▶ _Records for the exercise_:

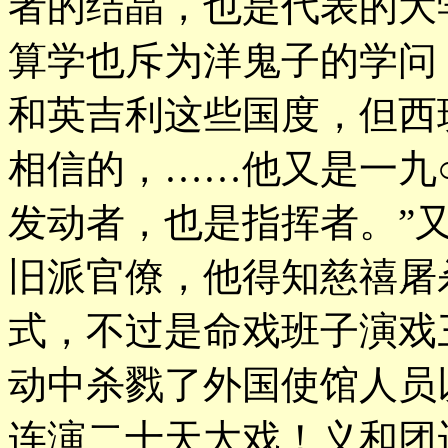
者的结晶，也是代表的大
算学也斥为洋鬼子的学问
和英吉利这些国度，但西
相信的，……他又是一九
发动者，也是指挥者。”
旧派官僚，他得知慈禧屠
式，不过是命戏班子演戏
动中杀戮了外国使馆人员
连演二十天大戏！义和团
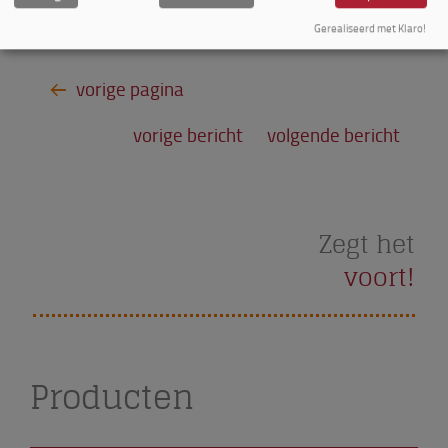
Gerealiseerd met Klaro!
Bron: Frankwatching.com
vorige bericht
volgende bericht
Zegt het
voort!
Producten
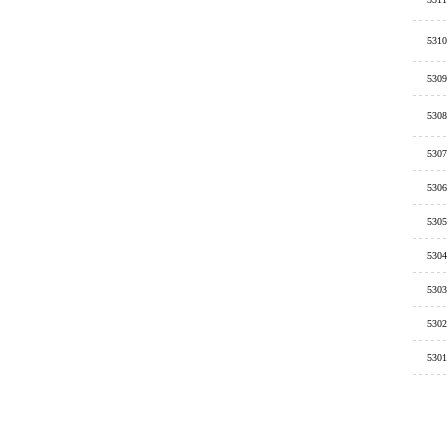
5310
5309
5308
5307
5306
5305
5304
5303
5302
5301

▶ _Problem to solve_: Go through the entries above and output them exactly, without pictures.

▶ _Answer box_:
者的结晶，也是代表的大
算学也斥为洋鬼子的学问
和英吉利这些国度，但西
相信的，……他又是一九
发动者，也是指挥者。”
旧派官僚，他得知慈禧屠
式，不过是命戏班子演戏
动中杀戮了外国使馆人员
连演二十天大戏！义和团
Gerealiseerd met Klaro!
Bron: Frankwatching.com
vorige bericht
volgende bericht
Zegt het
voort!
Producten
5310
5309
5308
5307
5306
5305
5304
5303
5302
5301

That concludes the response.